Los padres de Nena Daconte habían llegado el sábado al mediodía, y velaron el cadáver en la capilla del hospital esperando hasta última hora encontrar a Billy Sánchez. También los padres de éste habían sido informados, y estuvieron listos para volar a París, pero al final desistieron por una confusión de telegramas. Los funerales tuvieron lugar el domingo a las dos de la tarde, a sólo doscientos metros del sórdido cuarto del hotel donde Billy Sánchez agonizaba de soledad por el amor de Nena Daconte. El funcionario que lo había atendido en la embajada me dijo años más tarde que él mismo recibió el telegrama de su cancillería una hora después de que Billy Sánchez salió de su oficina, y que estuvo buscándolo por los bares sigilosos del Faubourg-St. Honoré. Me confesó que no le había puesto mucha atención cuando lo recibió, porque nunca se hubiera imaginado que aquel costeño aturdido con la novedad de París, y con un abrigo de cordero tan mal llevado, tuviera a su favor un origen tan ilustre.

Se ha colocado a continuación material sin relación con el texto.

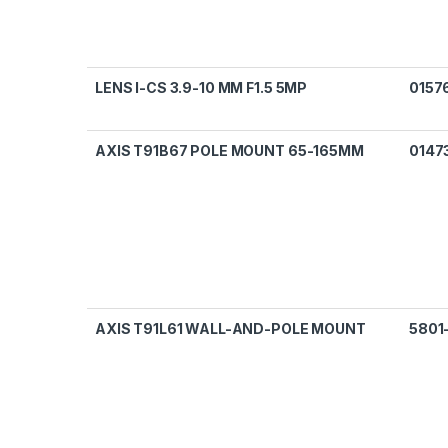
LENS I-CS 3.9-10 MM F1.5 5MP
0157
AXIS T91B67 POLE MOUNT 65-165MM
0147
AXIS T91L61 WALL-AND-POLE MOUNT
5801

El mismo domingo por la noche, mientras él soportaba las ganas de llorar de rabia, los padres de Nena Daconte desistieron de la búsqueda y se llevaron el cuerpo embalsamado dentro de un ataúd metálico, y quienes alcanzaron a verlo siguieron repitiendo durante muchos años que no habían visto nunca una mujer más hermosa, ni viva ni muerta. De modo que cuando Billy Sánchez entró por fin al hospital, el martes por la mañana, ya se había consumado el entierro en el triste panteón de la Manga, a muy pocos metros de la casa donde ellos habían descifrado las primeras claves de la felicidad. El médico asiático que puso a Billy Sánchez al corriente de la tragedia quiso darle unas pastillas calmantes en la sala del hospital, pero él las rechazó. Se fue sin despedirse, sin nada qué agradecer, pensando que lo único que necesitaba con urgencia era encontrar a alguien a quien romperle la madre a cadenazos para desquitarse de su desgracia. Cuando salió del hospital, ni siquiera se dio cuenta de que estaba cayendo del cielo una nieve sin rastros de sangre, cuyos copos tiernos y nítidos parecían plumitas de palomas, y que en las calles de París había un aire de fiesta, porque era la primera nevada grande en diez años.